United States v. Causby
Headline: Low, frequent military airplane flights over a chicken farm held to be a taking; Court reverses and sends case back to set proper compensation and factual findings.
Holding: The Court held that military airplanes flying so low and so frequently over a chicken farm that they deprive owners of normal use of the land constitute a taking requiring just compensation and remanded for findings.
- Allows landowners to seek compensation for interference by low, frequent government flights.
- Requires courts to base awards on fair market value, including alternative uses.

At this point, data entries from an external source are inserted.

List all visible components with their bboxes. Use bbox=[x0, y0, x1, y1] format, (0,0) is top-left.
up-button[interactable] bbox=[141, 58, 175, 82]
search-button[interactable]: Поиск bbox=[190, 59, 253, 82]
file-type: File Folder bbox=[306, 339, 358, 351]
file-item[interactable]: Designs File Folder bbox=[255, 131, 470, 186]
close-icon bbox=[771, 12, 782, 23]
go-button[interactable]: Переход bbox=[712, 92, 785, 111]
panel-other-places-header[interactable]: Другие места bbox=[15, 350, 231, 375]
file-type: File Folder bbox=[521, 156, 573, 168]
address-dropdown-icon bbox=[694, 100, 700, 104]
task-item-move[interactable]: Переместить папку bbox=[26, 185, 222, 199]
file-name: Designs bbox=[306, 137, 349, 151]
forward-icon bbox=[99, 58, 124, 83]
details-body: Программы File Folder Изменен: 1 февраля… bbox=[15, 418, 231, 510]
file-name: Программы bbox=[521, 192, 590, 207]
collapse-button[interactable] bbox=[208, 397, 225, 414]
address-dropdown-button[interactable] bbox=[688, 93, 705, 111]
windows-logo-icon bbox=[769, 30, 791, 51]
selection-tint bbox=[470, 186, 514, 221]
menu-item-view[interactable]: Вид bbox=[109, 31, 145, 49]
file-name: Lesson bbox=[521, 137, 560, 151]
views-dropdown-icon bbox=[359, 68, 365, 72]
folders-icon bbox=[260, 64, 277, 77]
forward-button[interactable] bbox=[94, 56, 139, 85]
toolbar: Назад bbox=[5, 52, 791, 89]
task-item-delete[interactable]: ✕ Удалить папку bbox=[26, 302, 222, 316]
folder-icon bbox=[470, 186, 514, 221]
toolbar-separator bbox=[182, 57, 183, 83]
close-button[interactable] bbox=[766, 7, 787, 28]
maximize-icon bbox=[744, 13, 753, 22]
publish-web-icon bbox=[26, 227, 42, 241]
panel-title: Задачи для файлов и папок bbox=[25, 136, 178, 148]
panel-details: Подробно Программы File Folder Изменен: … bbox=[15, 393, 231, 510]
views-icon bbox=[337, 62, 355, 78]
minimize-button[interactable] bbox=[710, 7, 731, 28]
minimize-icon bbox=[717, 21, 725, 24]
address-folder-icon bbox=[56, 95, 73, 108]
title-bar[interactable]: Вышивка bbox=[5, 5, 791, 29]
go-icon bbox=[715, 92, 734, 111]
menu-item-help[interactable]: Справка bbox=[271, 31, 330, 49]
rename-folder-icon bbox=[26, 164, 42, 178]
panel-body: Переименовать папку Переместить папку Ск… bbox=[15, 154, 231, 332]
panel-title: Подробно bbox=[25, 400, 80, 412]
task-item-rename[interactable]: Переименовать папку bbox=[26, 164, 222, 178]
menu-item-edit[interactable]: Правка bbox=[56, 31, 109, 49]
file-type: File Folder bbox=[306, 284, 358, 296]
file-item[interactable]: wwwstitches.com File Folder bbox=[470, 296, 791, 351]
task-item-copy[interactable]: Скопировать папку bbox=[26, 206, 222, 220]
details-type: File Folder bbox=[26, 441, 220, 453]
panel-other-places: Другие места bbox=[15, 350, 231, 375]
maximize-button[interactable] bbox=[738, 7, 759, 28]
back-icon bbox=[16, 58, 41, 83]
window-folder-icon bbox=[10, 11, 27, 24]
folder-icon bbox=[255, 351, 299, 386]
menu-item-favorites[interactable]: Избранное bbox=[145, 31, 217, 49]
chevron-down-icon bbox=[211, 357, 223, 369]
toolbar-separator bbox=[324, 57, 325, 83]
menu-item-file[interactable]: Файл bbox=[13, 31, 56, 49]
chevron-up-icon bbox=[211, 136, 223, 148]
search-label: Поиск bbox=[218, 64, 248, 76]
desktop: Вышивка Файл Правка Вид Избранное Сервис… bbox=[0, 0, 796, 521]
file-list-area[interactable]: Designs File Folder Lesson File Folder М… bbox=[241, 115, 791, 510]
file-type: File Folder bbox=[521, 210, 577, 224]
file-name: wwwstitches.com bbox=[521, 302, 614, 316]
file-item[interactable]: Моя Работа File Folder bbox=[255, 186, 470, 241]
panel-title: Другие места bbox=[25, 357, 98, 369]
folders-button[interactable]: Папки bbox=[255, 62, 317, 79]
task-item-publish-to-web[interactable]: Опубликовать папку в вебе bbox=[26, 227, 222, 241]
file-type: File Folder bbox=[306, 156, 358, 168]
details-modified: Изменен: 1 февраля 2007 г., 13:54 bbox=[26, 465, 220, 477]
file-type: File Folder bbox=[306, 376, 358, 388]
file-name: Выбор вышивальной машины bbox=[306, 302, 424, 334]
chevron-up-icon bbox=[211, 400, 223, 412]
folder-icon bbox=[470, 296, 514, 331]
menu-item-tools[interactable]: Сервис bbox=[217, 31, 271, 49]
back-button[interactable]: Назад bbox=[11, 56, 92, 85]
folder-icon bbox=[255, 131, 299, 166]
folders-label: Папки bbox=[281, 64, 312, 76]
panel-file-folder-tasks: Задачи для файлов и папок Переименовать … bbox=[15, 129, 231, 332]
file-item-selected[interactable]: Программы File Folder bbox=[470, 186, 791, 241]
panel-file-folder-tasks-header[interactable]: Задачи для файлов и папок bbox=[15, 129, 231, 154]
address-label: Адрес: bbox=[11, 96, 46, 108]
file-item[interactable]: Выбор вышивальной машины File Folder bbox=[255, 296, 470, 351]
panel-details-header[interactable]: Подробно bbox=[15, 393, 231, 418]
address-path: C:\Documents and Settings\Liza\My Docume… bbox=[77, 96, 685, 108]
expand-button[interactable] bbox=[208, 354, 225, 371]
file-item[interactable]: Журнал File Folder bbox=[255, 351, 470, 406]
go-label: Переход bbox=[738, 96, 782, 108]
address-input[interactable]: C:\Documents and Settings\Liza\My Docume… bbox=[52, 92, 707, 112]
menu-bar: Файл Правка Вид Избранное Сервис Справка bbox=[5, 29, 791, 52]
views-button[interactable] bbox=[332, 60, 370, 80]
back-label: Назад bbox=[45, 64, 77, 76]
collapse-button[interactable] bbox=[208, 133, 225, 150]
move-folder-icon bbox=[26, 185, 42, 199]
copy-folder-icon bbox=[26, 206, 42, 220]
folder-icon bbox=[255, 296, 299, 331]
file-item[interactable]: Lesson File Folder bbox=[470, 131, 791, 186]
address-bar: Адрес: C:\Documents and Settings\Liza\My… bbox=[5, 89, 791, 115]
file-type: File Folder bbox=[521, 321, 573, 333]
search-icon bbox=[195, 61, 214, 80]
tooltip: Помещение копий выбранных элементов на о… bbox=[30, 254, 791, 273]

- Forces detailed factual findings about flight height, frequency, and effects on land use.
Summary
Background
Nearby chicken farmers sued after military airplanes using a leased airport flew very low over their land. The farmers said the planes frightened the birds, reduced fertility, and caused some chickens to crash into buildings and die. The Court of Claims had allowed recovery for a taking of an easement, and the Supreme Court reviewed that judgment and sent the case back for clearer factual findings.
Reasoning
The key question was whether low and frequent government flights that interfere directly with using land amount to a taking under the Fifth Amendment, requiring payment. The Court said yes when flights are so low and frequent that they destroy the owner’s ability to use the land for its intended purpose. The opinion explains that fair market value is the normal way to measure compensation, that owners control the airspace they can occupy or use, and that flight claims are constitutional claims the Court of Claims can decide. The Court also said missing factual findings cannot be supplied by an opinion and refused to reweigh the evidence itself.
Real world impact
The decision allows landowners who lose the use of their land because of very low, repeated government flights to seek just compensation. It requires courts to make clear factual findings about how often and how low flights occurred and to measure damages by market value, including alternative uses of the land. Because the Court remanded for additional findings, the final amount of compensation was not decided here.
Dissents or concurrances
A dissenting Justice argued there was no taking in the constitutional sense and would have reversed the award. One Justice did not participate.